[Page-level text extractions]
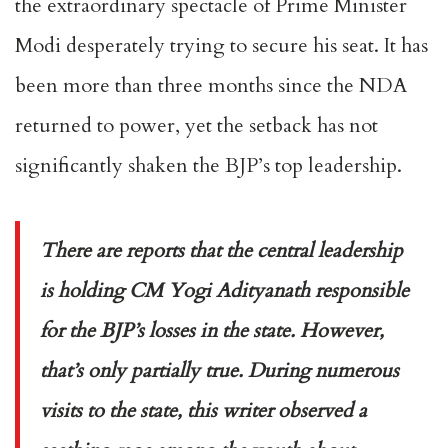
the extraordinary spectacle of Prime Minister
Modi desperately trying to secure his seat. It has
been more than three months since the NDA
returned to power, yet the setback has not
significantly shaken the BJP’s top leadership.
There are reports that the central leadership
is holding CM Yogi Adityanath responsible
for the BJP’s losses in the state. However,
that’s only partially true. During numerous
visits to the state, this writer observed a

▸ Your task
The answer must consist of every line from the data that holds the string "leadership".

▸ Worked solution
significantly shaken the BJP’s top leadership.
There are reports that the central leadership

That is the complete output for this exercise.